Dans son argumentation, l’Agence fait également valoir l’existence d’une discrimination entre le secteur public et le secteur privé. A cet égard, renvoyant à divers arrêts de la Cour constitutionnelle (dont C. const., 9 août 2012, n° 102/2012), le tribunal estime que la différence de traitement est justifiée et raisonnable. Dans le secteur public en effet, l’employeur est responsable de la limitation du risque et en subit les éventuelles conséquences, puisqu’il indemnise celui-ci, au contraire du secteur privé.
En l’espèce, il n’y a pas de preuve d’une absence d’exposition au risque et le tribunal poursuit son examen sur le plan du lien de causalité.
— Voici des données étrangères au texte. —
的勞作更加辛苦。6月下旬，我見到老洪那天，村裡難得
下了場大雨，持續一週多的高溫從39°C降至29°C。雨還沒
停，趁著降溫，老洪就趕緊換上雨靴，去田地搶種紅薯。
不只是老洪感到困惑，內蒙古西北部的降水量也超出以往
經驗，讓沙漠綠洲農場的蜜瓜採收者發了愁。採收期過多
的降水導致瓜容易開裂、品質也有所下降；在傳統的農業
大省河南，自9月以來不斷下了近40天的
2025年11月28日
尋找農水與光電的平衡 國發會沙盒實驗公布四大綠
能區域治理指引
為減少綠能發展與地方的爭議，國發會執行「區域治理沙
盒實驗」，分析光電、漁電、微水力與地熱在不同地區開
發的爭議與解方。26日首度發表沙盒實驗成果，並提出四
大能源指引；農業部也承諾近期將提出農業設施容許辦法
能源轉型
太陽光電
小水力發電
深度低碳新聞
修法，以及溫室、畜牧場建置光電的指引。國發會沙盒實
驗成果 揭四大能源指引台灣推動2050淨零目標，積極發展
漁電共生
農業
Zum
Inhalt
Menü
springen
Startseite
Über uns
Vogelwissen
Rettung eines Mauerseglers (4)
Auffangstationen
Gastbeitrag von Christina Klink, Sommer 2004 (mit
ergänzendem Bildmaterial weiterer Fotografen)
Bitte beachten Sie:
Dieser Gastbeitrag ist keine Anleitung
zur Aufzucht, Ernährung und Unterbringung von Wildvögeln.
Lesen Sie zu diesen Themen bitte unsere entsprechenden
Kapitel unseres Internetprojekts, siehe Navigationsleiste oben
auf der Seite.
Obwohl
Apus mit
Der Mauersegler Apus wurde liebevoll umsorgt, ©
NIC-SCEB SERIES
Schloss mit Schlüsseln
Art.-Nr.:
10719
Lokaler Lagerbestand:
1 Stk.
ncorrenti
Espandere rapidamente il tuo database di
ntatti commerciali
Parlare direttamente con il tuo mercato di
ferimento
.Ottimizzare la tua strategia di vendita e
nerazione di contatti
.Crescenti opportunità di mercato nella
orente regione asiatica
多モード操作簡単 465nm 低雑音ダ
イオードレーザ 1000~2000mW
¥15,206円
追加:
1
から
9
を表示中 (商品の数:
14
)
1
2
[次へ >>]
Ici, sont intervenus divers arrêts de la Cour de cassation, étant rappelé l’arrêt du 2 février 1998 (Cass., 2 février 1998, n° S.97.0109.N) ainsi que divers arrêts de la Cour du travail de Liège, toutes décisions portant sur la notion de cause déterminante et directe. Il appartient à la demanderesse, en application des principes dégagés en jurisprudence, de démontrer que l’exercice de l’activité de puéricultrice est un facteur qui, parmi d’autres, a joué un rôle décisif et sûr, sans cependant être prépondérant ou exclusif, dans la survenance ou le développement de la maladie. Ceci est le cas en l’espèce, puisque, sans l’exercice de la profession, l’intéressée n’aurait pas pris le traitement concerné et n’aurait dès lors pas développé la maladie en cause.
La relation causale est ainsi établie et le tribunal désigne, en conséquence, un expert.
Intérêt de la décision
C’est une nouvelle fois le rappel des importants arrêts rendus par la Cour de cassation sur la notion de cause déterminante et directe qui est au cœur de ce jugement, étant l’arrêt du 4 avril 2016 d’une part (concernant une pathologie de la liste et la Cour de cassation précisant dans sa décision que l’article 32 des lois coordonnées du 3 juin 1970 ne sont pas applicables au secteur public) et celui du 10 décembre 2018 (où la Cour a précisé que l’application de la présomption d’exposition vaut tant pour les maladies hors liste que pour celles de la liste) de l’autre.
Pour ce qui est de la cause déterminante et directe, le tribunal renvoie aux fondements, étant l’arrêt de la Cour de cassation du 2 février 1998. Son enseignement a été rappelé, quasi-textuellement, dans un arrêt très récent, rendu par la Cour le 22 juin 2020 (Cass., 22 juin 2020, n° S.18.0009.F), où celle-ci, confirmant sa jurisprudence sur la question, a inclus dans sa décision un léger ajout, étant que la victime (ou l’ayant droit) ne doit pas établir l’importance de l’influence exercée par la prédisposition et « notamment que cette influence est moindre que celle de cet exercice ».